ACTION ITEM:
How many lines of the listing below contain "interactable"? State the number alone.
---
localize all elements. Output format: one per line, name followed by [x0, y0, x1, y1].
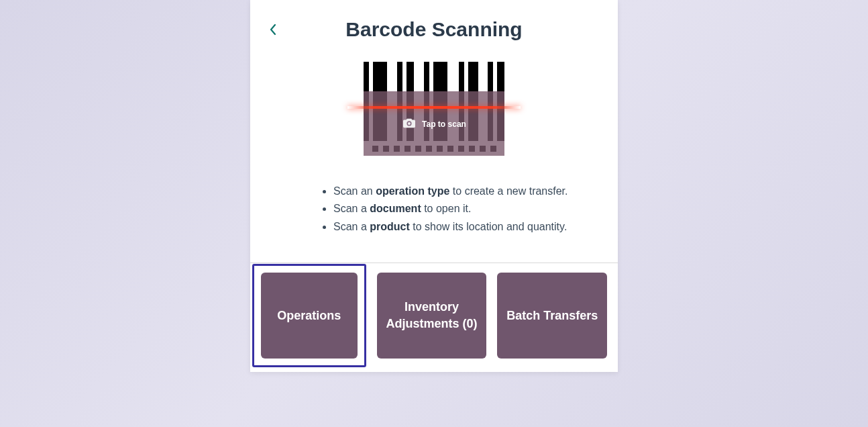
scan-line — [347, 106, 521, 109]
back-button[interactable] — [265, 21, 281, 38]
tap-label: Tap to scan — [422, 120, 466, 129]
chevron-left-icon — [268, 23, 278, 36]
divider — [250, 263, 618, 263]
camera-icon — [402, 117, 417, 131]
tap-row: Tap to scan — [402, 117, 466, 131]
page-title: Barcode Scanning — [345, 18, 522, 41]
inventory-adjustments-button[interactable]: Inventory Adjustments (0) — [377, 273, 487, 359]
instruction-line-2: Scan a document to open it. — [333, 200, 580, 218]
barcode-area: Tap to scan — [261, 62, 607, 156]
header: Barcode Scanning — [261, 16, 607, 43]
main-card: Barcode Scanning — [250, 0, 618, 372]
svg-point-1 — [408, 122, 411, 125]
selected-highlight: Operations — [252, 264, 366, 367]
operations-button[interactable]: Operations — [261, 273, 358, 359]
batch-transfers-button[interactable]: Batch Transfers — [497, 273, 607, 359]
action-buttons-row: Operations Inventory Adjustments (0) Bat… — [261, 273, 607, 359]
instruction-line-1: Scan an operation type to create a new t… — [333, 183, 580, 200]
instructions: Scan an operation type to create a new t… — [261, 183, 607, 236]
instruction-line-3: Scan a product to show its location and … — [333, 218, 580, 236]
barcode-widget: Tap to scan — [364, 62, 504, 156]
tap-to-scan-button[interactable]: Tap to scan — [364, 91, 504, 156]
---
TASK SOLUTION:
5